GLM-4.7, your new coding partner, is coming with the following features:
- Core Coding: GLM-4.7 brings clear gains, compared to its predecessor GLM-4.6, in multilingual agentic coding and terminal-based tasks, including (73.8%, +5.8%) on SWE-bench, (66.7%, +12.9%) on SWE-bench Multilingual, and (41%, +16.5%) on Terminal Bench 2.0. GLM-4.7 also supports thinking before acting, with significant improvements on complex tasks in mainstream agent frameworks such as Claude Code, Kilo Code, Cline, and Roo Code.
- Vibe Coding: GLM-4.7 takes a major step forward in UI quality. It produces cleaner, more modern webpages and generates better-looking slides with more accurate layout and sizing.
- Tool Using: GLM-4.7 achieves significantly improvements in Tool using. Significant better performances can be seen on benchmarks such as τ^2-Bench and on web browsing via BrowseComp.
- Complex Reasoning: GLM-4.7 delivers a substantial boost in mathematical and reasoning capabilities, achieving (42.8%, +12.4%) on the HLE (Humanity’s Last Exam) benchmark compared to GLM-4.6.
You can also see significant improvements in many other scenarios such as chat, creative writing, and role-play scenario.

Benchmark Performance. More detailed comparisons of GLM-4.7 with other models GPT-5, GPT-5.1-High, Claude Sonnet 4.5, Gemini 3.0 Pro, DeepSeek-V3.2, Kimi K2 Thinking, on 17 benchmarks (including 8 reasoning, 5 coding, and 3 agents benchmarks) can be seen in the below table.

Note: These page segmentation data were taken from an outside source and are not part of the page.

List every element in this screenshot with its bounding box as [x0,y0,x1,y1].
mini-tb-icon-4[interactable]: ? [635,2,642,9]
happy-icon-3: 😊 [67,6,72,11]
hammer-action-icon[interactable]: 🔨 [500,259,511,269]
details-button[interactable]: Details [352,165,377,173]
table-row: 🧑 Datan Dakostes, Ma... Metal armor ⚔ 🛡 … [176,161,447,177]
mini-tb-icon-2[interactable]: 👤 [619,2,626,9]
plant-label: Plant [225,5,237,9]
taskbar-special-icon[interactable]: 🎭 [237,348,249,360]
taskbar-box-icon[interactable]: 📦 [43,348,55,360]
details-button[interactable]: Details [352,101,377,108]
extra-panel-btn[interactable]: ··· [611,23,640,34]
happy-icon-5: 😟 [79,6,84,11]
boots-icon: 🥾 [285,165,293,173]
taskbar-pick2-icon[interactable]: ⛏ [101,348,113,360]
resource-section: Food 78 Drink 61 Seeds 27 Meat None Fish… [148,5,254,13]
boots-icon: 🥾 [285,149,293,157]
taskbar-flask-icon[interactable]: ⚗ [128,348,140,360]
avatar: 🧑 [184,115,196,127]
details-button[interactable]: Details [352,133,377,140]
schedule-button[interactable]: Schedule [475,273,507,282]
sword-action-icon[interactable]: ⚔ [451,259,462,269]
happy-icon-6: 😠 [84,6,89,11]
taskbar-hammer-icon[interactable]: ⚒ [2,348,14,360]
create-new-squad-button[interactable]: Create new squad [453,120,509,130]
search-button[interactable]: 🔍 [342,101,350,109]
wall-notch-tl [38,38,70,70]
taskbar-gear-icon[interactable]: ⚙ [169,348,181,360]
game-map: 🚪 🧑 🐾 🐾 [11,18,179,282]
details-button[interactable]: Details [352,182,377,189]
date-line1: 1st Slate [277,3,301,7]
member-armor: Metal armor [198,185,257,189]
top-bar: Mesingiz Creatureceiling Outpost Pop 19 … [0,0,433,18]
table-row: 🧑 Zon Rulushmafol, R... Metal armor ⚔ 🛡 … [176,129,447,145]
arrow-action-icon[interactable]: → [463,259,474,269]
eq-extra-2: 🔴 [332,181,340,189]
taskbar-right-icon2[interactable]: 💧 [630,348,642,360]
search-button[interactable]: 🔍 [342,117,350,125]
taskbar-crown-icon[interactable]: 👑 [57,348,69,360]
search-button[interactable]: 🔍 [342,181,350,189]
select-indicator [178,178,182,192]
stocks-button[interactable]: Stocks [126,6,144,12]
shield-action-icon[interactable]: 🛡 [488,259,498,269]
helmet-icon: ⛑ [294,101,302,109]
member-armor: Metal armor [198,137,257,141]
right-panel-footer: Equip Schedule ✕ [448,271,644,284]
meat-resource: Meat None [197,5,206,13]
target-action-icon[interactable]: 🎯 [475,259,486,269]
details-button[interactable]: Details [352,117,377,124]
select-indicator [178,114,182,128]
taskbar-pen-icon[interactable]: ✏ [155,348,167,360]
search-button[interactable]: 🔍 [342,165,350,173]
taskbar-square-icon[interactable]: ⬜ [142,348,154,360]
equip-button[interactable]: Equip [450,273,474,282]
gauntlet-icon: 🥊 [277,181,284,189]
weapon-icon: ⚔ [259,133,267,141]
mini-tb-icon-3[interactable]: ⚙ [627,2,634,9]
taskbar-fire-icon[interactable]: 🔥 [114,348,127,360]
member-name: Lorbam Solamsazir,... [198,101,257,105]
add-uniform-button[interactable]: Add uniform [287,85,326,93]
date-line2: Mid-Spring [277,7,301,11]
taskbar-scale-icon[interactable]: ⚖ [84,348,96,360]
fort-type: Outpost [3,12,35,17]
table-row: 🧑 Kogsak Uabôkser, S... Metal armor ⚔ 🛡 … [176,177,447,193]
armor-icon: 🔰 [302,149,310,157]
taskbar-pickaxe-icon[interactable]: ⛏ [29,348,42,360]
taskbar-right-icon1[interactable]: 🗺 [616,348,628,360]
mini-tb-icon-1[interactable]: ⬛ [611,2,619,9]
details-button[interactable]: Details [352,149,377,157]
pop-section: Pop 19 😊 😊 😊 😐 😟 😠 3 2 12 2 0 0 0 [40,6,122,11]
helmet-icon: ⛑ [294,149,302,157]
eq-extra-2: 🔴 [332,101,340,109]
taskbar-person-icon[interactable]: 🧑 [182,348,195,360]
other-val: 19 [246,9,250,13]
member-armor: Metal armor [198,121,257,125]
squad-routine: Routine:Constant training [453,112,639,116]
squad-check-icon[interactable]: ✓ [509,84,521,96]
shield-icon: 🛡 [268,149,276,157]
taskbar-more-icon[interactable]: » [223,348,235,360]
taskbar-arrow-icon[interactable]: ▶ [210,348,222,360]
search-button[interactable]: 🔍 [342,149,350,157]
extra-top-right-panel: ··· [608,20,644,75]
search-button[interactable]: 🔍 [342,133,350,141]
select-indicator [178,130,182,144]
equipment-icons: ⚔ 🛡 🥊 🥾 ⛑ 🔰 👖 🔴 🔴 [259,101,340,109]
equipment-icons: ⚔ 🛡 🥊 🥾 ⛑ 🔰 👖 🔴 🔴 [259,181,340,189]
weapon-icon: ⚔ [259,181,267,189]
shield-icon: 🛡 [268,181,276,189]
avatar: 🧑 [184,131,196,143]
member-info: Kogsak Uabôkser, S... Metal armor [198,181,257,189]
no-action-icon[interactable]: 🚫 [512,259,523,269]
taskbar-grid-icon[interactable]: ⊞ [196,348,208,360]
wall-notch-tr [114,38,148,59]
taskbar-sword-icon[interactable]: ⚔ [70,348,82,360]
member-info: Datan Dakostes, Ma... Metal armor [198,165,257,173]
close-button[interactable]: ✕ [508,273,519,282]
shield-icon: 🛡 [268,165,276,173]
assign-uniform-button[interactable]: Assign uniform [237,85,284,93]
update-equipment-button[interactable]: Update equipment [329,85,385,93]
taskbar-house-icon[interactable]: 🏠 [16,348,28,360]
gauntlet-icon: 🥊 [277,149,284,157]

Coding: AGI is a long journey, and benchmarks are only one way to evaluate performance. While the metrics provide necessary checkpoints, the most important thing is still how it feels. True intelligence isn’t just about acing a test or processing data faster; ultimately, the success of AGI will be measured by how seamlessly it integrates into our lives-“coding” this time.